Así mismo, no podemos omitir los problemas actuales de sujetos excluidos, es decir, los que no pueden acceder a nada. Es importante, como dice Silvia Bleichmar, alentar a los psicoanalistas a someter a cuestionamiento afirmaciones sobre la restricción y el goce en contextos sociales donde la desigualdad y la pobreza, efecto de una economía neoliberalizada, deja a los individuos a la intemperie no sólo económica sino también simbólica. El malestar sobrante ligado a los profundos cambios históricos que despojan al sujeto justamente de la posibilidad de elaborar el displacer y la angustia que las mismas condiciones sociales establecen. El malestar sobrante de la exclusión social supone un exceso que no puede ligarse vía la restricción o la tramitación simbólica y cuya manifestación es cada vez más anómica y violenta.

 

Los derechos actuales no proceden de una determinación simbólica, sino más bien de una declaración imaginaria: “YO tengo derechos”, son atribuciones a un yo especular meritocrático. Por lo tanto, el excluido queda fuera del espejo, sin repertorio identificatorio que lo ubique en el contrato social. Bleichmar señalaba que la violencia no deriva de la pobreza, sino de la deconstrucción de la categoría de semejante y la impunidad social.
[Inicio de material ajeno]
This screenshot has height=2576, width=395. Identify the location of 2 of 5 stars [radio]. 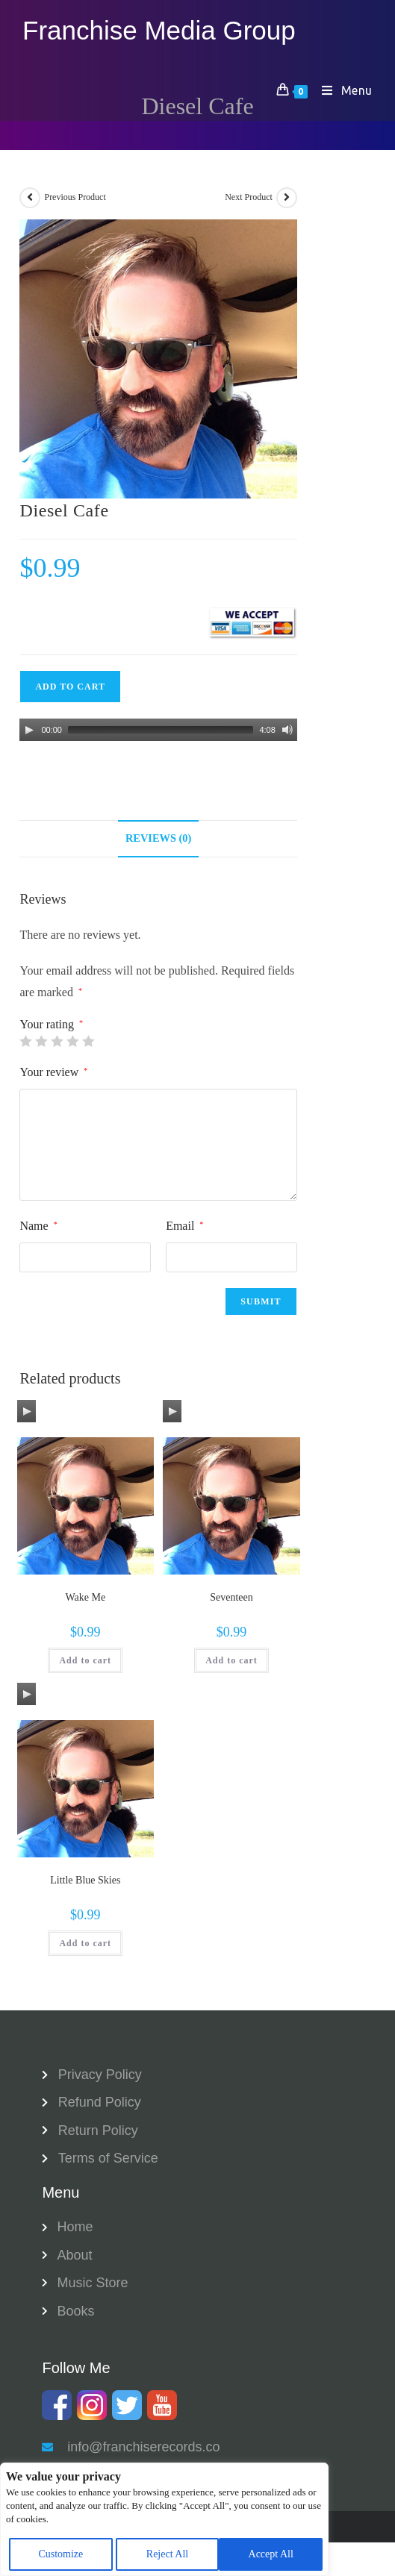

Sustraerse de los mandatos dominantes de una época es difícil, y los psicoanalistas son parte de esta época. Por supuesto, hay formas psicoanalíticas, y psicoanalistas, que hoy están desubjetivados o se han transformado en mercancía y están convencidos de que tienen algo para vender. La ética del psicoanálisis no puede ser pensada solo en términos de abstinencia/mudez o en el ejercicio pulcro de la técnica. La ética del psicoanálisis, que permitirá sustraerse de la lógica mercantil, se juega en el posicionamiento del analista que ubica al otro como sujeto que sufre. Como plantea Bleichmar, se trata de leer la escena de la transferencia, y eso supone como causa la falta y el deseo en el propio psicoanalista.

 

Además, el riesgo de los procesos terapéuticos es adquirir también el lenguaje de la mercantilización, transformando al paciente en un cliente. Esto es especialmente preocupante cuando ese lenguaje viene del propio consultante, que, amparado en la lengua de su época, espeta frases como “esto me sirve” o “esto no me sirve” en nuestras consultas, expresiones utilitarias que eluden la posibilidad de recibir algo del otro. Recibir algo distinto a la mercancía que creen haber adquirido. El riesgo contemporáneo sería quedar atrapados en la religiosidad mercantil, por así decirlo.

 

Hay un cuento muy bonito de Isol sobre una niña insatisfecha que quiere TODO y tiene la suerte de encontrarse con un genio que le cumplirá un deseo. La niña no sabe qué pedir y, al no poder decidirse, pide TODO. El genio busca interminablemente en su lista de deseos y no encuentra “todo”, así que finalmente le da un conejo, un animalito para cuidar, diciéndole que su deseo no está en el catálogo y que no tiene más tiempo para esperar que elija otro, así que le dará lo que tiene más a mano.

 

Este cuento, me parece, pone en juego la distinción magistral entre el don y la mercancía. La posición ética del analista sería la del genio que descompone la ficción de ese objeto-mercancía protegido por la demanda de “todo”. Pero “todo” no está en el catálogo y el analista también está atravesado por el tiempo y tal vez da lo que tiene más a mano, porque ni los genios tienen todo.